Resuscitation dynamics reveal persister partitioning after antibiotic treatment

Abstract

Bacteria can survive antibiotics by forming dormant, drug-tolerant persisters. Persisters can resuscitate from dormancy after treatment and prolong infections. Resuscitation is thought to occur stochastically, but its transient, single-cell nature makes it difficult to investigate. We tracked the resuscitation of individual persisters by microscopy after ampicillin treatment and, by characterizing their dynamics, discovered that Escherichia coli and Salmonella enterica persisters resuscitate exponentially rather than stochastically. We demonstrated that the key parameters controlling resuscitation map to the ampicillin concentration during treatment and efflux during resuscitation. Consistently, we observed many persister progeny have structural defects and transcriptional responses indicative of cellular damage, for both β-lactam and quinolone antibiotics. During resuscitation, damaged persisters partition unevenly, generating both healthy daughter cells and defective ones. This persister partitioning phenomenon was observed in S. enterica, Klebsiella pneumoniae, Pseudomonas aeruginosa, and an E. coli urinary tract infection (UTI) isolate. It was also observed in the standard persister assay and after in situ treatment of a clinical UTI sample. This study reveals novel properties of resuscitation and indicates that persister partitioning may be a survival strategy in bacteria that lack genetic resistance.

Keywords: antibiotics; dynamics; partitioning; persister; resuscitation.

Figure 1. Monitoring persister resuscitation at the single‐cell level

1. Example micrographs of single‐cell persister resuscitation after ampicillin (100 μg/ml) treatment. Tiled images have been acquired and stitched. Scale bar: 2 μm.

2. Growth of persister progeny after resuscitation (illustrative data for 27 colonies, lineages are alternatingly colored black and red).

3. Cellular doubling time (δ) of persister progeny as a function of resuscitation time (t _R ) (n = 127 cell lineages). Correlation coefficient (ρ) is indicated on plot.

4. Dynamical model of resuscitation as a two‐state process governed by rate parameter (k).

Figure 2. Exponential persister resuscitation

1. Normalized distribution of t _R (n = 228 cell lineages), with stochastic model fit (dashed line).

2. Time‐dependence of k calculated from data in (A). Exponential fit ($k=\alpha {\mathrm{e}}^{\mathit{\beta t}}$, red line) with R ² and stochastic fit (dashed black line) are depicted.

3. Resuscitation curve (% persisters still dormant as a function of time) with stochastic (dashed black line) and exponential (red line) model fits.

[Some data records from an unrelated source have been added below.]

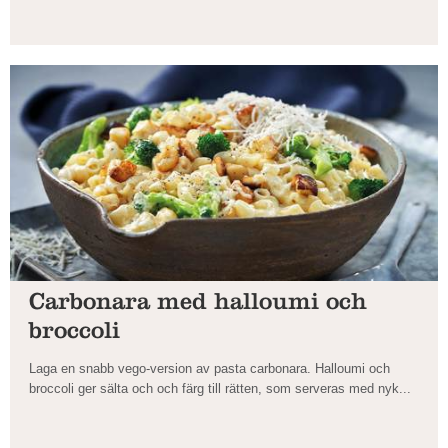
Carbonara med halloumi och
broccoli
Laga en snabb vego-version av pasta carbonara. Halloumi och
broccoli ger sälta och och färg till rätten, som serveras med nyk...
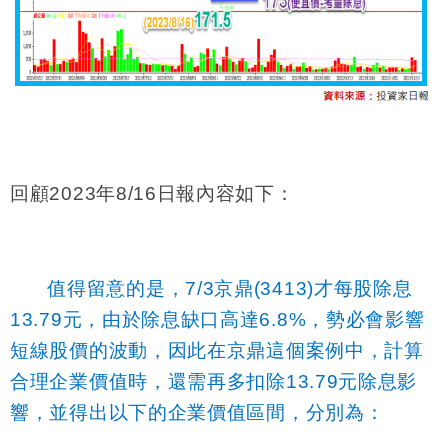
回顧2023年8/16日報內容如下：
值得留意的是，7/3京鼎(3413)才每股除息
13.79元，由於除息缺口高達6.8%，勢必會影響
短線股價的波動，因此在京鼎這個案例中，計算
合理企業價值時，還需再多扣除13.79元除息影
響，並得出以下的企業價值區間，分別為：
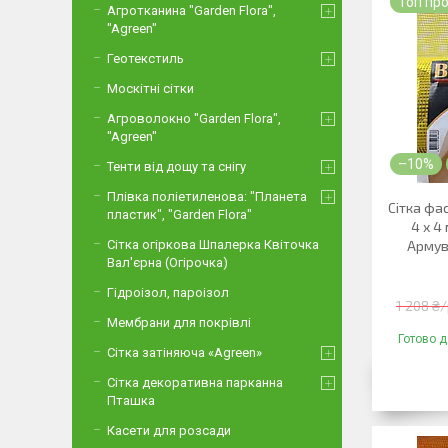
Топ пр
Агротканина "Garden Flora",
"Agreen"
Геотекстиль
Москітні сітки
Агроволокно "Garden Flora",
"Agreen"
–10%
Тенти від дощу та снігу
Плівка поліетиленова: "Планета
Сітка фа
пластик", "Garden Flora"
4 х 4
Сітка огіркова Шпалерка Квіточка
Армув
Вал'єрна (Огірочка)
Гідроізол, пароізол
1 208 ₴
Мембрани для покрівлі
Готово д
Сітка затіняюча «Agreen»
Сітка декоративна парканна
Пташка
Касети для розсади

4. Illustration of automated image analysis for fluorescence experiments to determine continuous‐time t _R values. Tiled images have been acquired and stitched. The same representative image is used in Appendix Fig S5.

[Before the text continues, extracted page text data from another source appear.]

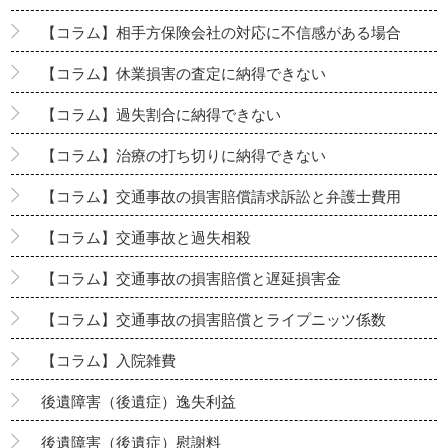
【コラム】相手方保険会社の対応に不信感がある場合
【コラム】休業損害の査定に納得できない
【コラム】過失割合に納得できない
【コラム】治療の打ち切りに納得できない
【コラム】交通事故の損害賠償請求訴訟と弁護士費用
【コラム】交通事故と過失相殺
【コラム】交通事故の損害賠償と遅延損害金
【コラム】交通事故の損害賠償とライプニッツ係数
【コラム】入院雑費
後遺障害（後遺症）逸失利益
後遺障害（後遺症）慰謝料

5. Resuscitation curve based continuous‐time t _R , with stochastic (dashed black line) and exponential (red line) model fits (n = 645 microcolonies).

Figure 3. Parameters controlling persister resuscitation

1. Resuscitation curves after cells were treated with different antibiotic (ampicillin) concentrations (black, 50 μg/ml, n = 279; blue, 100 μg/ml, n = 261; green, 150 μg/ml, n = 214; and red 200 μg/ml, n = 178. Data were binned into 10 time points). t _R values calculated with continuous‐time approach; curves depict exponential‐model fits.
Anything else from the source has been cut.